There’s a big difference between blowing the whistle and being a leaker. Whistleblowers take responsibility for their actions and suffer the career consequences, as today’s news amply points out.
The White House war on global warming science suffered another damaging blow today thanks to Rick S. Piltz, a former high official in the government’s Climate Change Science Program. He resigned in March after a former petroleum industry lobbyist now working for the Bush administration watered down his office’s reports on the need for near-term action to halt global warming.
Piltz could have remained in the shadows and leaked his information to the press. But instead he went to the Government Accountability Project, which provides legal assistance to government employees who want to go public with knowledge about government wrongdoing. In today’s New York Times story documenting his allegations, Piltz not only attached his name to the allegations that Philip Cooney, a non-scientist who previously lobbied for the American Petroleum Institute, added equivocating language to a 2002 global warming report, but he provided the documents that proved the allegations.
The movement to improve the Food and Drug Administration’s safety record is also benefiting from the actions of a courageous whisteblower. David Graham, who testified before Congress late last year on the problems with Vioxx and a number of other potentially unsafe drugs, is still working at the agency. In today’s Washington Post, Graham attacks the independence of the FDA’s new Drug Safety Oversight Board, claiming it contains too many officials with ties to the agency’s new drug approval arm – an institutional conflict of interest. He and Sen.
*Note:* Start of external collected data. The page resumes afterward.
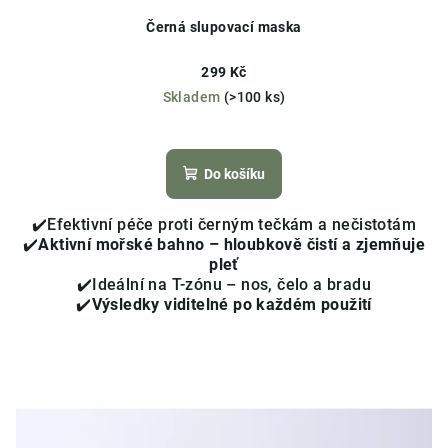
Černá slupovací maska
299 Kč
Skladem
(>100 ks)
Průměrné
hodnocení
produktu
Do košíku
je
3,6
✔️Efektivní péče proti černým tečkám a nečistotám
z
✔️
Aktivní mořské bahno – hloubkově čistí a zjemňuje
5
pleť
hvězdiček.
✔️Ideální na T-zónu – nos, čelo a bradu
✔️
Výsledky viditelné po každém použití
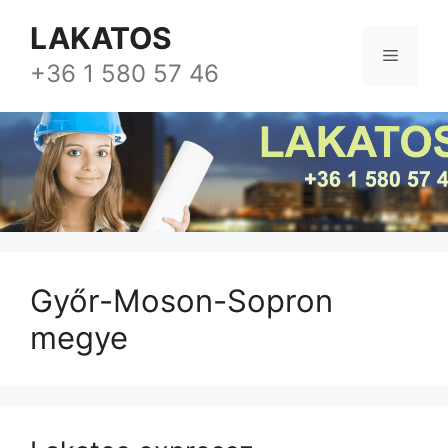
Kilépés
LAKATOS
a
Menü
tartalomba
+36 1 580 57 46
Győr-Moson-Sopron
megye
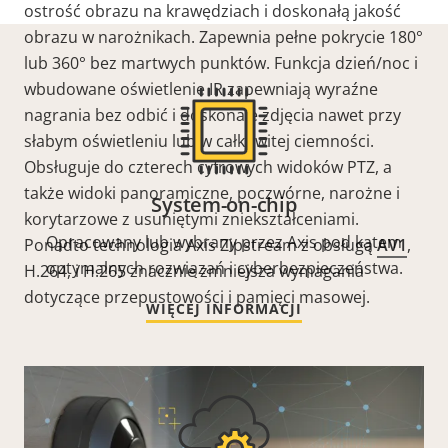
ostrość obrazu na krawędziach i doskonałą jakość
obrazu w narożnikach. Zapewnia pełne pokrycie 180°
lub 360° bez martwych punktów. Funkcja dzień/noc i
wbudowane oświetlenie IR zapewniają wyraźne
nagrania bez odbić i doskonałe zdjęcia nawet przy
słabym oświetleniu lub w całkowitej ciemności.
Obsługuje do czterech cyfrowych widoków PTZ, a
także widoki panoramiczne, poczwórne, narożne i
System-on-chip
korytarzowe z usuniętymi zniekształceniami.
Opracowany lub wybrany przez Axis pod kątem
Ponadto technologia Axis Zipstream z obsługą
AV1
,
optymalnych rozwiązań i cyberbezpieczeństwa.
H.264, i H.265 znacznie zmniejsza wymagania
dotyczące przepustowości i pamięci masowej.
WIĘCEJ INFORMACJI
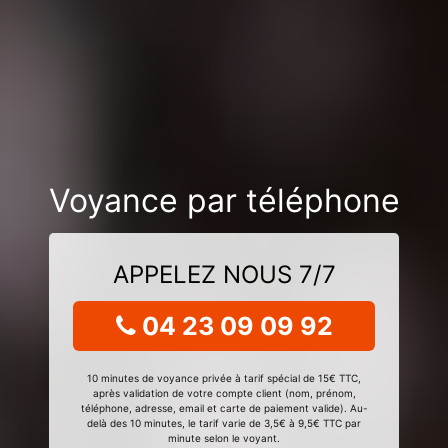
Voyance par téléphone
APPELEZ NOUS 7/7
04 23 09 09 92
10 minutes de voyance privée à tarif spécial de 15€ TTC,
après validation de votre compte client (nom, prénom,
téléphone, adresse, email et carte de paiement valide). Au-
delà des 10 minutes, le tarif varie de 3,5€ à 9,5€ TTC par
minute selon le voyant.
Chuck Grassley, chief sponsor of the bill that would make the safety arm of the agency independent, sent a letter to the FDA protesting the oversight board’s make-up.
The FDA asked Graham to serve on the new oversight board, but he turned down the offer. According to the article, he feared it would limit his ability to criticize the agency.
Like Piltz, Graham was assisted by the Government Accountability Project. While GAP often counsels would-be whistleblowers not to go public because legal protections for public employees have been all but eliminated by the courts, in these cases the stories were so compelling and the individuals involved so intent on getting their stories known that they ignored that legal advice in favor of serving the public interest.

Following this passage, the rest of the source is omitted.